EditOperations describe changes made to AbstractMethods, e.g. token insertion, token deletion, token replacement, or some combination of these.

class InsertOperation[source]

InsertOperation(tokenIndex:int, newToken:str)

Creates an InsertOperation which defines the insertion of a token into an AbstractMethod. Applying the operation will insert token newToken at index tokenIndex.

method = AbstractMethod("public void METHOD_1 ( ) { }")
method
public void METHOD_1 ( ) { }
method.applyEditOperation(InsertOperation(1, "static"))
method
public static void METHOD_1 ( ) { }

class DeleteOperation[source]

DeleteOperation(tokenIndex:int)

Creates a DeleteOperation which defines the deletion of a token from an AbstractMethod. Applying the operation will delete the token at index tokenIndex.

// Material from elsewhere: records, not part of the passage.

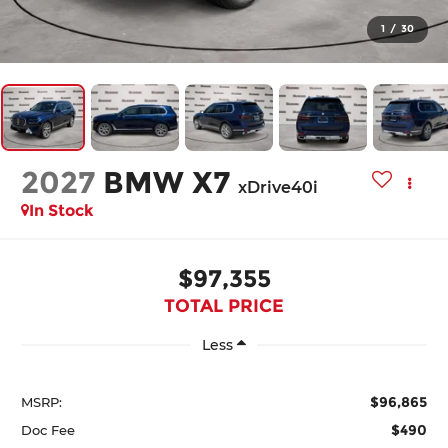
1
/
30
2027
BMW X7
xDrive40i
In Stock
$97,355
TOTAL PRICE
Less
$96,865
MSRP:
$490
Doc Fee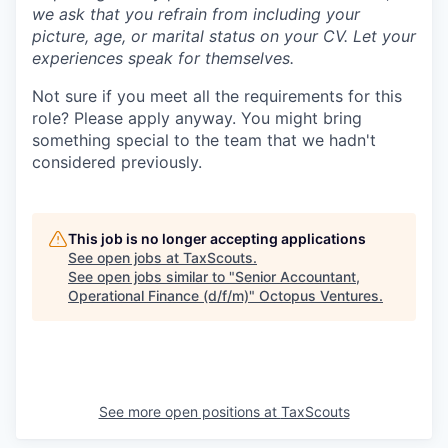
we ask that you refrain from including your
picture, age, or marital status on your CV. Let your
experiences speak for themselves.
Not sure if you meet all the requirements for this
role? Please apply anyway. You might bring
something special to the team that we hadn't
considered previously.
This job is no longer accepting applications
See open jobs at
TaxScouts
.
See open jobs similar to "
Senior Accountant,
Operational Finance (d/f/m)
"
Octopus Ventures
.
See more open positions at
TaxScouts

method = AbstractMethod("public static void METHOD_1 ( ) { }")
method
public static void METHOD_1 ( ) { }
method.applyEditOperation(DeleteOperation(1))
method
public void METHOD_1 ( ) { }

class ReplaceOperation[source]

ReplaceOperation(tokenIndex:int, newToken:str)

Creates a ReplaceOperation which defines the replacement of a token in an AbstractMethod. Applying the operation will replace the token at index tokenIndex with token newToken.

method = AbstractMethod("public void METHOD_1 ( ) { }")
method
public void METHOD_1 ( ) { }
method.applyEditOperation(ReplaceOperation(0, "private"))
method
private void METHOD_1 ( ) { }

class CompoundOperation[source]

CompoundOperation(operation:Union[InsertOperation, DeleteOperation, ReplaceOperation, ForwardRef('CompoundOperation')])

Creates a CompoundOperation, which represents a combination of EditOperations starting the given operation. More operations can later be added. Applying the CompoundOperation to an AbstractMethod will apply all successfully added operations, in order.

Principles of CompoundOperations

Type

Each CompoundOperation has a type, which is one of the following:

  • InsertOperation -- indicates that no tokens are removed and at least one token is added
  • DeleteOperation -- indicates that at least one token is removed and no tokens are added
  • ReplaceOperation -- indicates one of the following:
    • no tokens are removed or added
    • at least one token is removed and at least one token is added

Loose Compatibility

A squence of EditOperations is said to be loosely compatible if, when the operations are applied to an AbstractMethod directly after one another, the AbstractMethod is modified in one contiguous section. A CompoundOperation is loose when it consists of EditOperations that are loosely compatible with one another. Note that the order in which the EditOperations are applied matters. Take the following examples, which both utilize the same EditOperations:

method = AbstractMethod("A B C D")
method.applyEditOperations([
    DeleteOperation(1),
    DeleteOperation(0)
])
method
C D

The two operations that were applied are loosely compatible because they modified (deleted) a contiguous section of tokens ['A', 'B'].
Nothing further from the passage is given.